Menhub soal Pelecehan saat Rapid Test di Soetta: Memalukan

CNN Indonesia | Rabu, 23/09/2020 17:51 WIB
Menhub Budi meminta pengelola bandara dan maskapai penerbangan mencegah tindakan pelecehan seksual terhadap wanita terulang. Menhub Budi meminta pengelola bandara dan maskapai penerbangan mencegah tindakan pelecehan seksual terhadap wanita terulang. (CNN Indonesia/Hesti Rika).
Jakarta, CNN Indonesia --

Menteri Perhubungan (Menhub) Budi Karya Sumadi mengecam dugaan pelecehan seksual oleh oknum petugas rapid test terhadap penumpang di Bandara Soekarno-Hatta beberapa waktu lalu. Menurutnya, hal tersebut merupakan tindakan memalukan yang merugikan bagi industri penerbangan di tanah air.
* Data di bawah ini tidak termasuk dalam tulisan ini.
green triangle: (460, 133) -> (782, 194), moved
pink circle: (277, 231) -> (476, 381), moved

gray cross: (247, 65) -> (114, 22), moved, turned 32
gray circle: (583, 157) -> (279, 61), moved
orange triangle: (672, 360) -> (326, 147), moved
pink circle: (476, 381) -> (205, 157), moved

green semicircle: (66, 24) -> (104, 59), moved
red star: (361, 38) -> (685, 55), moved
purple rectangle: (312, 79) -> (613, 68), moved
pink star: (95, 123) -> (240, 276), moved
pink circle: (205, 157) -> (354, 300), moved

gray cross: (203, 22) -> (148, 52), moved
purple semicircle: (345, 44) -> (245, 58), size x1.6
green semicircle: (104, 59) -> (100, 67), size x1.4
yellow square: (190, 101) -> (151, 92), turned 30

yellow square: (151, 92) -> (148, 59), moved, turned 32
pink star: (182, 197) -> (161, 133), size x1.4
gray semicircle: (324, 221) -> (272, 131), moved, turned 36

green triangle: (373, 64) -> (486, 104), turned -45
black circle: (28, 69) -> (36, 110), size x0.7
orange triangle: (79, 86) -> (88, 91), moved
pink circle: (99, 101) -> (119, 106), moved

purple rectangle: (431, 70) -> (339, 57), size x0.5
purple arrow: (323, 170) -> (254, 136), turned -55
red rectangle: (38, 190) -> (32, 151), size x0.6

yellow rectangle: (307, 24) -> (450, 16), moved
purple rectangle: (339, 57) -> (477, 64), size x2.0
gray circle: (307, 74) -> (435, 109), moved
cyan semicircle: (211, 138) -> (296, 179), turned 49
Terlebih, saat ini, jumlah penumpang maskapai penerbangan menurun drastis karena ketakutan masyarakat terpapar virus corona saat bepergian.
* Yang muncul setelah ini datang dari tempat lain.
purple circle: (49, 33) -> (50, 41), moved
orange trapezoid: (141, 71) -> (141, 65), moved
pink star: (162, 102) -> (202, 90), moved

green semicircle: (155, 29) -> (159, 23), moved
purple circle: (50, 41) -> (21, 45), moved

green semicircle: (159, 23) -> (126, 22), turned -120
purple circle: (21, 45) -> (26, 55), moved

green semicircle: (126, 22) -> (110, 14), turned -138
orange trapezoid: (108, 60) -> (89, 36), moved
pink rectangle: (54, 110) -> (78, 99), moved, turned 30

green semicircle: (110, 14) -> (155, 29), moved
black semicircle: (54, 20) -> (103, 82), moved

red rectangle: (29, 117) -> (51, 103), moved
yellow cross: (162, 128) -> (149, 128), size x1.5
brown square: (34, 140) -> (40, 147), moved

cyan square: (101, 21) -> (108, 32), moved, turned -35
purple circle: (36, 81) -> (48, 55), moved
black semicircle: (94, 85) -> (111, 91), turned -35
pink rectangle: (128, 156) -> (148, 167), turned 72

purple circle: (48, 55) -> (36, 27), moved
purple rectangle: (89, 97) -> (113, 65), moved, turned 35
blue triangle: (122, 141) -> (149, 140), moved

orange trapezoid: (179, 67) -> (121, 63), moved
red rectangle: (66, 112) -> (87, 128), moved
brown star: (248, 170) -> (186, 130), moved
"Beberapa hari yang lalu ada petugas yang melakukan rapid, melakukan suatu tindakan tidak menyenangkan atau tidak baik. Dengan waktu beberapa jam itu sudah tersebar le seluruh tanah air dan itu suatu tindakan yang memalukan," ujarnya dalam webinar yang digelar Balai Penelitian dan Pengembangan Kementerian Perhubungan, Rabu (23/9).


Seperti diketahui, dugaan pelecehan seksual tersebut mengemuka setelah korban berinisial LHI membuat utasan lewat akun Twitter @listongs pada Jumat (18/9) pekan lalu. Perempuan 23 tahun itu mengaku dipaksa membayar biaya tambahan sebesar Rp1,4 juta oleh oknum yang mengaku dokter pelaku pelecehan seksual tersebut.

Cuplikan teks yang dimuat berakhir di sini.